Tutorial

Train & Finetune LLama3 using LLama-Factory

Updated on September 13, 2024
    Train & Finetune LLama3 using LLama-Factory

    This article will explore the llama factory, released on 21 March 2024, and learn how to fine-tune Llama 3 on a cloud GPU. For our task, we will use the NVIDIA A4000 GPU, considered one of the most powerful single-slot GPUs, enabling seamless integration into various workstation setups.

    Utilizing the NVIDIA Ampere architecture, the RTX A4000 integrates 48 second-generation RT Cores, 192 third-generation Tensor Cores, and 6,144 CUDA cores alongside 16GB of graphics memory with error-correction code (ECC); this ensures precise and reliable computing for innovative projects.

    Until recently, fine-tuning a large language model was a complex task mainly reserved for machine learning and A.I. experts. However, this notion is changing rapidly with the ever-evolving field of artificial intelligence. New tools like Llama Factory are emerging, making the fine-tuning process more accessible and efficient.
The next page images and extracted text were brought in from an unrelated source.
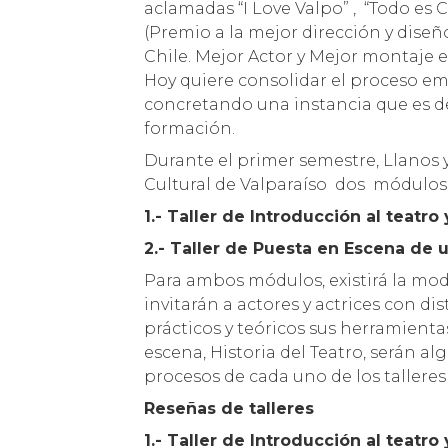
aclamadas “I Love Valpo” , “Todo es
(Premio a la mejor dirección y diseñ
Chile. Mejor Actor y Mejor montaje e
Hoy quiere consolidar el proceso e
concretando una instancia que es de
formación.
Durante el primer semestre, Llanos 
Cultural de Valparaíso dos módulos 
1.- Taller de Introducción al teatro
2.- Taller de Puesta en Escena de 
Para ambos módulos, existirá la moda
invitarán a actores y actrices con d
prácticos y teóricos sus herramient
escena, Historia del Teatro, serán a
procesos de cada uno de los talleres
Reseñas de talleres
1.- Taller de Introducción al teatro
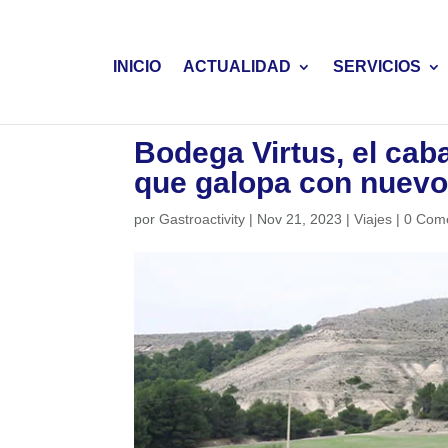
INICIO
ACTUALIDAD
SERVICIOS
Bodega Virtus, el cab
que galopa con nuevo
por
Gastroactivity
|
Nov 21, 2023
|
Viajes
|
0 Come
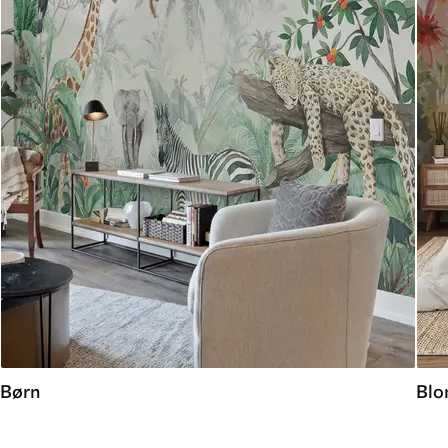
Børn
Blo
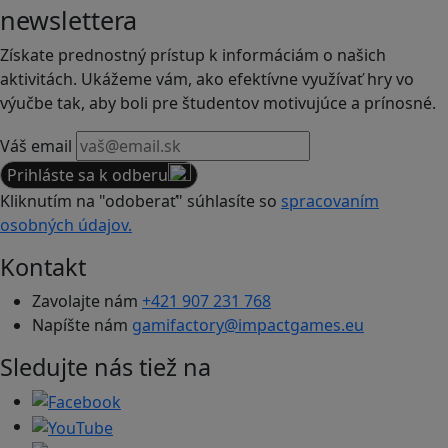
newslettera
Získate prednostný prístup k informáciám o našich
aktivitách. Ukážeme vám, ako efektívne využívať hry vo
výučbe tak, aby boli pre študentov motivujúce a prínosné.
Váš email
Prihláste sa k odberu
Kliknutím na "odoberať" súhlasíte so
spracovaním
osobných údajov.
Kontakt
Zavolajte nám
+421 907 231 768
Napíšte nám
gamifactory@impactgames.eu
Sledujte nás tiež na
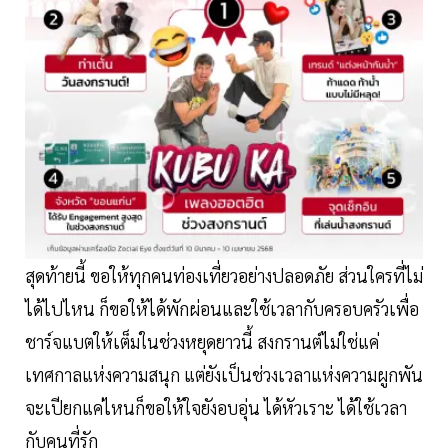
สุดท้ายนี้ ขอให้ทุกคนท่องเที่ยวอย่างปลอดภัย ส่วนใครที่ไม่
ได้ไปไหน ก็ขอให้ได้พักผ่อนและใช้เวลากับครอบครัวเพื่อ
ชาร์จแบตให้เต็มในช่วงหยุดยาวนี้ สงกรานต์ไม่ใช่แค่
เทศกาลแห่งความสนุก แต่ยังเป็นช่วงเวลาแห่งความผูกพัน
จะเปียกแค่ไหนก็ขอให้ใจยังอบอุ่น ได้หัวเราะ ได้ใช้เวลา
กับคนที่รัก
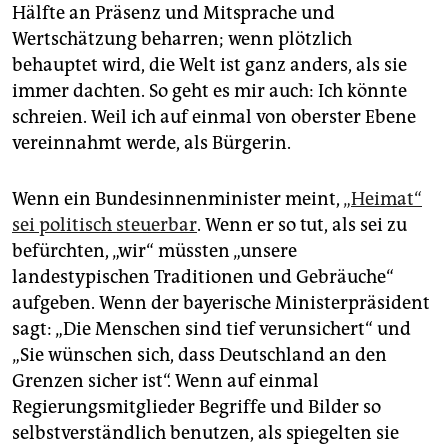
Hälfte an Präsenz und Mitsprache und
Wertschätzung beharren; wenn plötzlich
behauptet wird, die Welt ist ganz anders, als sie
immer dachten. So geht es mir auch: Ich könnte
schreien. Weil ich auf einmal von oberster Ebene
vereinnahmt werde, als Bürgerin.
Wenn ein Bundesinnenminister meint,
„Heimat“
sei politisch steuerbar
. Wenn er so tut, als sei zu
befürchten, „wir“ müssten „unsere
landestypischen Traditionen und Gebräuche“
aufgeben. Wenn der bayerische Ministerpräsident
sagt: „Die Menschen sind tief verunsichert“ und
„Sie wünschen sich, dass Deutschland an den
Grenzen sicher ist“. Wenn auf einmal
Regierungsmitglieder Begriffe und Bilder so
selbstverständlich benutzen, als spiegelten sie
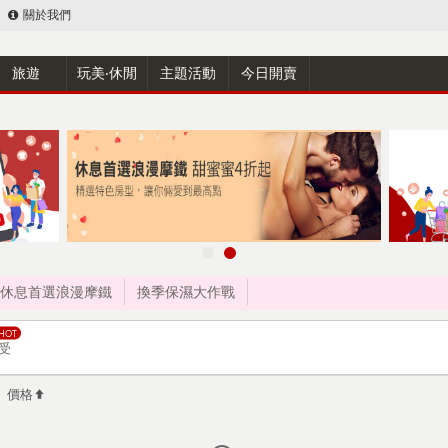
關於我們
旅遊
玩美‧休閒
主題活動
今日開賣
休息首選浪漫摩鐵
換季保濕大作戰
受
價格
In addition, one can now use techniques such as DPO, ORPO, PPO, and SFT for fine-tuning and model optimization. Furthermore, you can now efficiently train and fine-tune models such as Llama, Mistral, Falcon, and more.

    Prerequisites

    This is an intermediate level tutorial which details the process of finetuning a LLaMA 3 model with a demo. We recommend all readers are familiar with the general functionality of Generative Pretrained Transformers before continuing.

    To run the demo, a sufficiently powerful NVIDIA GPU is required. We recommend using an H100.
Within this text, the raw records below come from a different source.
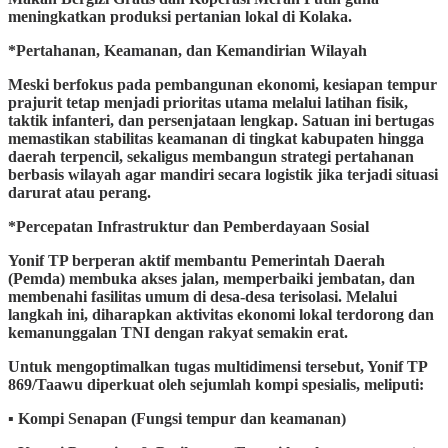
meningkatkan produksi pertanian lokal di Kolaka.
​*Pertahanan, Keamanan, dan Kemandirian Wilayah
​Meski berfokus pada pembangunan ekonomi, kesiapan tempur
prajurit tetap menjadi prioritas utama melalui latihan fisik,
taktik infanteri, dan persenjataan lengkap. Satuan ini bertugas
memastikan stabilitas keamanan di tingkat kabupaten hingga
daerah terpencil, sekaligus membangun strategi pertahanan
berbasis wilayah agar mandiri secara logistik jika terjadi situasi
darurat atau perang.
​*Percepatan Infrastruktur dan Pemberdayaan Sosial
Yonif TP berperan aktif membantu Pemerintah Daerah
(Pemda) membuka akses jalan, memperbaiki jembatan, dan
membenahi fasilitas umum di desa-desa terisolasi. Melalui
langkah ini, diharapkan aktivitas ekonomi lokal terdorong dan
kemanunggalan TNI dengan rakyat semakin erat.
Untuk mengoptimalkan tugas multidimensi tersebut, Yonif TP
869/Taawu diperkuat oleh sejumlah kompi spesialis, meliputi:
▪︎ ​Kompi Senapan (Fungsi tempur dan keamanan)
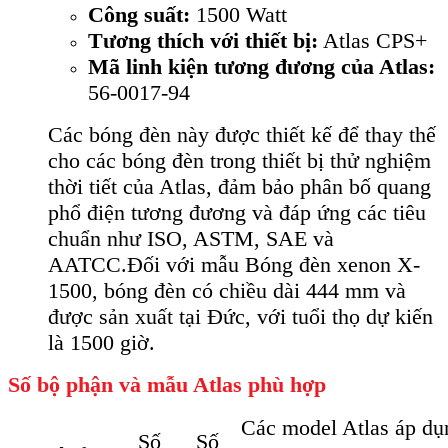
Công suất:
1500 Watt
Tương thích với thiết bị:
Atlas CPS+
Mã linh kiện tương đương của Atlas:
56-0017-94
Các bóng đèn này được thiết kế để thay thế
cho các bóng đèn trong thiết bị thử nghiệm
thời tiết của Atlas, đảm bảo phân bố quang
phổ điện tương đương và đáp ứng các tiêu
chuẩn như ISO, ASTM, SAE và
AATCC.Đối với mẫu Bóng đèn xenon X-
1500, bóng đèn có chiều dài 444 mm và
được sản xuất tại Đức, với tuổi thọ dự kiến
là 1500 giờ.
Số bộ phận và mẫu Atlas phù hợp
Các model Atlas áp dụ
Số
Số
    What is model fine-tuning?

    Fine-tuning a model involves adjusting the parameters of a pre-trained or base model that can be used for a specific task or dataset, enhancing its performance and accuracy. This process involves providing the model with new data and modifying its weights, biases, and certain parameters to minimize loss and cost. By doing so, this new model can perform well on any new task or dataset without starting from scratch, helping to save time and resources.

    Typically, when a new large language model (LLM) is created, it undergoes training on a large corpus of textual data, which may include potentially harmful or toxic content. Following the pre-training or initial training phase, the model is fine-tuned with safety measures, ensuring it avoids generating harmful or toxic responses. However, this approach could be better. Nonetheless, the concept of fine-tuning addresses the need to adapt models to specific requirements.
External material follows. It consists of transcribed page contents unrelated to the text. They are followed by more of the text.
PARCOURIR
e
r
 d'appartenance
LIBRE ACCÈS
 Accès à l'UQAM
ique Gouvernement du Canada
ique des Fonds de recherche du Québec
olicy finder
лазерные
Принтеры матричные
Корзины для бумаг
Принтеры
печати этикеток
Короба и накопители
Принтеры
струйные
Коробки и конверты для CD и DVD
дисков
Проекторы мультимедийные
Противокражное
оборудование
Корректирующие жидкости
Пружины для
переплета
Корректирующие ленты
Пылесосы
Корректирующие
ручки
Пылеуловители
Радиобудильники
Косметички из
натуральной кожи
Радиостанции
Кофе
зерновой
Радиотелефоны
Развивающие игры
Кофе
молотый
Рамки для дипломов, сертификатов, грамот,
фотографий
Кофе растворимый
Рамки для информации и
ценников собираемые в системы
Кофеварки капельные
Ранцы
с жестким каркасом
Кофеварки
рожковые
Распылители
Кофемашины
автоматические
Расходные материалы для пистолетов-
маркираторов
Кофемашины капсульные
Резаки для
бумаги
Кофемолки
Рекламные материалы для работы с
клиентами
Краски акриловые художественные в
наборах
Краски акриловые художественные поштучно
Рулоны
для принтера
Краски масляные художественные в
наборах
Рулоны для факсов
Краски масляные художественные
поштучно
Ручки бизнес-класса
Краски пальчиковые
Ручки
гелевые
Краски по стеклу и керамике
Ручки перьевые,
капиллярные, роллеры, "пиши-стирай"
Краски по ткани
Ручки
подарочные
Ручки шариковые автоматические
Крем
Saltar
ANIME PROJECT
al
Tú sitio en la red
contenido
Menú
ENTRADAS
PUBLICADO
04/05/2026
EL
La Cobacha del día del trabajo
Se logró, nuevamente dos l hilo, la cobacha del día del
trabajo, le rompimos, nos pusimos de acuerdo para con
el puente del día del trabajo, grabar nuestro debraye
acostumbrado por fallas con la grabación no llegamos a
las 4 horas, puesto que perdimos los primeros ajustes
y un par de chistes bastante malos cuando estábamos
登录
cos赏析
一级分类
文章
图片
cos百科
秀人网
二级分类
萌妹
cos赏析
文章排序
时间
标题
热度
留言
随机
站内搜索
    Why use LLama-Factory?

    Enter the Llama Factory, a tool that facilitates the efficient and cost-effective fine-tuning of over 100 models. Llama Factory streamlines the process of fine-tuning models, making it accessible and user-friendly. It also has a hugging face space provided by Hiyouga that can be used to fine-tune the model.

    LLama Board(Huggingface Space)

    This space also supports Lora and GaLore configuration to reduce GPU usage. With an easy slider bar, users can easily change parameters such as drop-out, epochs, batch size, etc. There are also multiple dataset options to choose from to fine-tune your model. As discussed in this article, the Llama Factory supports many models, including different versions of llama, mistral, and Falcon. It also supports advanced algorithms like galore, badm, and Lora, offering various features such as flash attention, positional encoding, and scaling.
    Additionally, you can integrate monitoring tools like TensorBoard, VanDB, and MLflow. For faster inference, you can utilize Gradio and CLI. In essence, the Llama Factory provides a diverse set of options to enhance model performance and streamline the fine-tuning process.

    LLaMA Board: A Unified Interface for LLaMA Factory

    LLaMA Board is a user-friendly tool that helps people adjust and improve Language Model (LLM) performance without needing to know how to code. It’s like a dashboard where you can easily customize how a language model learns and processes information.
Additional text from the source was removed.